Materials provided

================

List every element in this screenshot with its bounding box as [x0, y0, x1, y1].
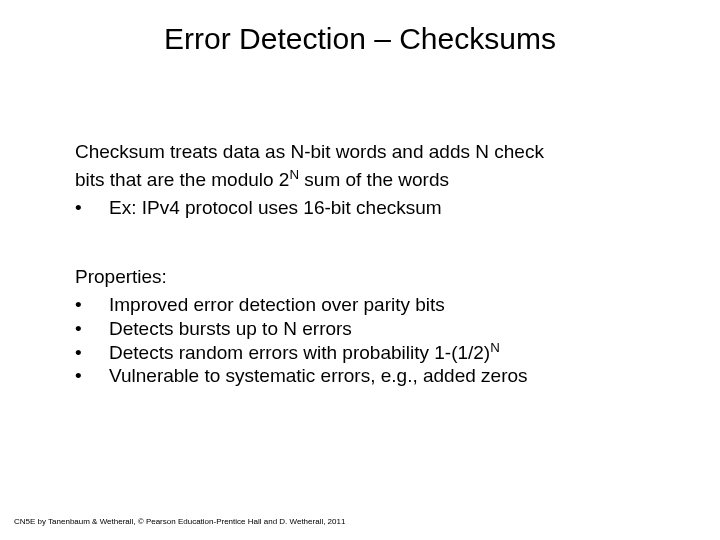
intro-line-2: bits that are the modulo 2N sum of the w… [75, 168, 675, 192]
bullet-item: • Detects bursts up to N errors [75, 317, 675, 341]
bullet-text: Detects random errors with probability 1… [109, 341, 675, 365]
properties-heading: Properties: [75, 265, 675, 289]
bullet-text: Vulnerable to systematic errors, e.g., a… [109, 364, 675, 388]
bullet-mark: • [75, 196, 109, 220]
superscript-n: N [490, 339, 500, 354]
slide-content: Checksum treats data as N-bit words and … [75, 140, 675, 388]
bullet-text-part: Detects random errors with probability 1… [109, 342, 490, 363]
intro-line-1: Checksum treats data as N-bit words and … [75, 140, 675, 164]
slide: Error Detection – Checksums Checksum tre… [0, 0, 720, 540]
bullet-item: • Detects random errors with probability… [75, 341, 675, 365]
bullet-mark: • [75, 317, 109, 341]
properties-block: Properties: • Improved error detection o… [75, 265, 675, 388]
bullet-item: • Improved error detection over parity b… [75, 293, 675, 317]
intro-line-2a: bits that are the modulo 2 [75, 169, 289, 190]
bullet-text: Improved error detection over parity bit… [109, 293, 675, 317]
intro-paragraph: Checksum treats data as N-bit words and … [75, 140, 675, 219]
intro-line-2b: sum of the words [299, 169, 449, 190]
bullet-item: • Vulnerable to systematic errors, e.g.,… [75, 364, 675, 388]
bullet-mark: • [75, 364, 109, 388]
bullet-item: • Ex: IPv4 protocol uses 16-bit checksum [75, 196, 675, 220]
bullet-mark: • [75, 293, 109, 317]
bullet-text: Detects bursts up to N errors [109, 317, 675, 341]
bullet-text: Ex: IPv4 protocol uses 16-bit checksum [109, 196, 675, 220]
bullet-mark: • [75, 341, 109, 365]
footer-text: CN5E by Tanenbaum & Wetherall, © Pearson… [14, 517, 345, 526]
superscript-n: N [289, 166, 299, 181]
slide-title: Error Detection – Checksums [0, 0, 720, 56]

================

What is needed
What is the number of lines in the data that hold the string "superscript"? Answer with the number only.

Answer to this exercise
2